Blood tests should screen for lupus anticoagulant, immunoglobulin IgG and possibly IgM anti-cardiolipinantibodies, anti-nuclear and anti-double-stranded DNA autoantibodies, thrombocytopenia, leukopenia, VDRL, cryoglobulins, circulating immune complexes, antithrombin-III, protein C, or protein S 31). Blood tests may reveal the presence of antiphospholipid antibodies in some affected individuals.

The cerebrospinal fluid (CSF) is usually normal 32).

Lesions identified by MRI tend to be small, multifocal, and often located in the periventricular deep white matter or pons. In up to 75% of patients with Sneddon syndrome, cerebral angiography is abnormal 33).

Sneddon syndrome treatment

The optimal management of Sneddon syndrome has not been established, and controlled trials have not yet been performed 34). Currently, the most widely accepted treatment is anticoagulation with warfarin. Some suggest that antiphospholipid antibodies negative (aPL-negative) patients should follow a less aggressive approach consisting of antiplatelet therapy with aspirin, while others recommend warfarin with a higher international normalized ratio target 35).
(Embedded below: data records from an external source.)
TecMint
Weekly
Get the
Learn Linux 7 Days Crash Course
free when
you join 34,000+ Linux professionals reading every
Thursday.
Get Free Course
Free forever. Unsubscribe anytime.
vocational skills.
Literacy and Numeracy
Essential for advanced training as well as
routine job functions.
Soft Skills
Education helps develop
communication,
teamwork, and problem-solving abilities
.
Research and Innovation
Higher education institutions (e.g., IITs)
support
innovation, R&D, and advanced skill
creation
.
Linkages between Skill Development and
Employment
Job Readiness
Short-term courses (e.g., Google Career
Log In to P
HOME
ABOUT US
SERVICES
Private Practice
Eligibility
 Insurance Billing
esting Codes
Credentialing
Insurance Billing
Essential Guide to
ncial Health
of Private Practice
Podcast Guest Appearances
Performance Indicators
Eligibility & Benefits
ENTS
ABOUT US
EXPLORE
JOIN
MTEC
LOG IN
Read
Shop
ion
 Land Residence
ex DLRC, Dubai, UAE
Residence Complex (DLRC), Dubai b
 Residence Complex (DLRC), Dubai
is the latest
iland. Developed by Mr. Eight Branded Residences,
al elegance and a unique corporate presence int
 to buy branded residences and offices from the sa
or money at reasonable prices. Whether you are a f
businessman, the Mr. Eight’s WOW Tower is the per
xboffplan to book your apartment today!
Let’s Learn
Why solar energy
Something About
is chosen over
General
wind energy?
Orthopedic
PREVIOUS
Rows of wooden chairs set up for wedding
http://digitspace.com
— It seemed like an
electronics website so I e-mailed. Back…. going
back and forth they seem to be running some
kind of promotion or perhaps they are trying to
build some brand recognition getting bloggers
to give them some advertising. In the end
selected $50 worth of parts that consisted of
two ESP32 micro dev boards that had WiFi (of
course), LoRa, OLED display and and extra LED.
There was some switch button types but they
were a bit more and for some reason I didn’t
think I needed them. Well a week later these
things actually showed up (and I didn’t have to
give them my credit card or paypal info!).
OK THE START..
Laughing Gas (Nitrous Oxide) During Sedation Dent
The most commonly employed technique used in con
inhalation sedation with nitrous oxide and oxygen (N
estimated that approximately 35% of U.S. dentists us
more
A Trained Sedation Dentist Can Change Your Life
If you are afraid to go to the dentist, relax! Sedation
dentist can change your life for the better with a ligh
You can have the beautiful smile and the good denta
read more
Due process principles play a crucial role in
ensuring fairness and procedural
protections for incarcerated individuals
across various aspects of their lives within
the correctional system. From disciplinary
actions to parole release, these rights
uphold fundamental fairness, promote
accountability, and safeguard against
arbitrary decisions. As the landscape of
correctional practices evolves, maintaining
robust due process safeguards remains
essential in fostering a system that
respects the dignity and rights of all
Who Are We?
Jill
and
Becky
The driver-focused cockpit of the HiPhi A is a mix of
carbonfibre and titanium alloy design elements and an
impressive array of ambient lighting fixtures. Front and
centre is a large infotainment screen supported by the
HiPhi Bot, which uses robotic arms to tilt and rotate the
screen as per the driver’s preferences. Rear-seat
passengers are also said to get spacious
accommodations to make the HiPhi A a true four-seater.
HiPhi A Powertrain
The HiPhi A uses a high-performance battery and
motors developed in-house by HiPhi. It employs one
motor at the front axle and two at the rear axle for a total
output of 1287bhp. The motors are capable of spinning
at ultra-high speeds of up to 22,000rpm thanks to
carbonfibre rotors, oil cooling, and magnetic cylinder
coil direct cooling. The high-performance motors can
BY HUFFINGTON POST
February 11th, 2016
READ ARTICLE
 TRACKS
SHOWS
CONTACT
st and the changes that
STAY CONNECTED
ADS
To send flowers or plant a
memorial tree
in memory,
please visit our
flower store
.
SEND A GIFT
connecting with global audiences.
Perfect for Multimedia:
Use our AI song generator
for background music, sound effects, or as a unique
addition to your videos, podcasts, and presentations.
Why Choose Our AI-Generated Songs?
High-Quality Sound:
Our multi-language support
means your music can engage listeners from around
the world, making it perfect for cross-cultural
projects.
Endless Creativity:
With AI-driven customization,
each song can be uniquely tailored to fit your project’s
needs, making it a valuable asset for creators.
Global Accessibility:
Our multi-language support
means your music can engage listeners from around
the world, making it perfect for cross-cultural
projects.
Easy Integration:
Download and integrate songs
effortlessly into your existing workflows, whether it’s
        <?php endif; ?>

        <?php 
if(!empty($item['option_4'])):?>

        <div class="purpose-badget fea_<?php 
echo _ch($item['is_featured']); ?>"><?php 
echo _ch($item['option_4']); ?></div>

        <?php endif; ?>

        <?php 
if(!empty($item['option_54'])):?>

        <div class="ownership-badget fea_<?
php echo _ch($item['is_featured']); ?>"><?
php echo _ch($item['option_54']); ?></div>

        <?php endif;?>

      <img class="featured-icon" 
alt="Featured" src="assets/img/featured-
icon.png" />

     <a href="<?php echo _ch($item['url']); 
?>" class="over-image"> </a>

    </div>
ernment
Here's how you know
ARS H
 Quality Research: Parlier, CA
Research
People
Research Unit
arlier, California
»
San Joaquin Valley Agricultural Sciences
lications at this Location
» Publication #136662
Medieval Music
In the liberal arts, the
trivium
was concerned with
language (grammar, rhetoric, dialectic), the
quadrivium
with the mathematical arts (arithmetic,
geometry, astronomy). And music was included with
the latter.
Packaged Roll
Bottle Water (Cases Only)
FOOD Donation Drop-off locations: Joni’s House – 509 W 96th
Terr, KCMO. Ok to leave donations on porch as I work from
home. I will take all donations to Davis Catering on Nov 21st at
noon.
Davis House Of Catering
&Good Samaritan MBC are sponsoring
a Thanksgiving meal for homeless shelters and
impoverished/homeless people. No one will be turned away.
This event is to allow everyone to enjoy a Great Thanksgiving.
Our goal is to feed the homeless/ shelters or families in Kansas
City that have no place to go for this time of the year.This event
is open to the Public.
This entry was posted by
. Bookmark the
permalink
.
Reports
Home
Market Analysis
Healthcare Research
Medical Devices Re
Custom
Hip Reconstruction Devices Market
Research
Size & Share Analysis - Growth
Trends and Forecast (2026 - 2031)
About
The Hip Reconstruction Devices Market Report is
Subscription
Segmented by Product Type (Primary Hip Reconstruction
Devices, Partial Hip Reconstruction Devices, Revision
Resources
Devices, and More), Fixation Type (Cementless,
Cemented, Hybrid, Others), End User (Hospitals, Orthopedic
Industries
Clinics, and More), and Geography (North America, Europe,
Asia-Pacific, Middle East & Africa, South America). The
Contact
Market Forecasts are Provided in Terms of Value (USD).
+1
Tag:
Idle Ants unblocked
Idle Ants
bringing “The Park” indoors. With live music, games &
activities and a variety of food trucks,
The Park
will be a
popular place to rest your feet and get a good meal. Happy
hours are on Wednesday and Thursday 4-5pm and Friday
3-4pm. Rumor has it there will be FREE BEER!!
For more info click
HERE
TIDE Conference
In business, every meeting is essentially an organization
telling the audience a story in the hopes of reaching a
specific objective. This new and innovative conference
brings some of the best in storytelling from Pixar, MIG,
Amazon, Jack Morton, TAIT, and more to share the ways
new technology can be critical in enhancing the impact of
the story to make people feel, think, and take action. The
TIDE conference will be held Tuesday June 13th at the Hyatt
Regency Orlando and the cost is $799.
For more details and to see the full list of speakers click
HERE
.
Angiotensin-converting enzyme (ACE) inhibitors have been suggested to reduce endothelial proliferation (growth of the inside lining of the vessels), and prostaglandin to improve blood flow and gas exchange in small vessels (microvascular perfusion) 36). Abstaining from smoking and abstaining from using estrogen oral contraceptives may prevent or decrease the severity of neurological symptoms 37).

While the use of immunosuppressive therapy appears generally ineffective, there are data indicating that rituximab may be effective in antiphospholipid antibodies positive (aPL-positive) patients 38).

Additional research exploring the underlying causes of Sneddon syndrome may identify treatment options based on the cause in each affected person 39).

Sneddon syndrome life expectancy

While we are not aware of statistics regarding the life expectancy of people with Sneddon syndrome, studies have estimated the six year mortality rate to be 9.5% 40).

Sneddon syndrome prognosis

Sneddon syndrome is a chronic, progressive disease often resulting in cognitive decline and early-onset dementia, due to the cumulative effect of multiple cerebral infarcts 41). The exact neurological symptoms vary, depending upon the location of arterial blockages 42). However, the condition often causes progressive reduction of mental and cognitive function. Dementia ultimately occurs in many patients, resulting in early retirement 43). Aphasia, the loss of ability to express or understand speech, is also common 44).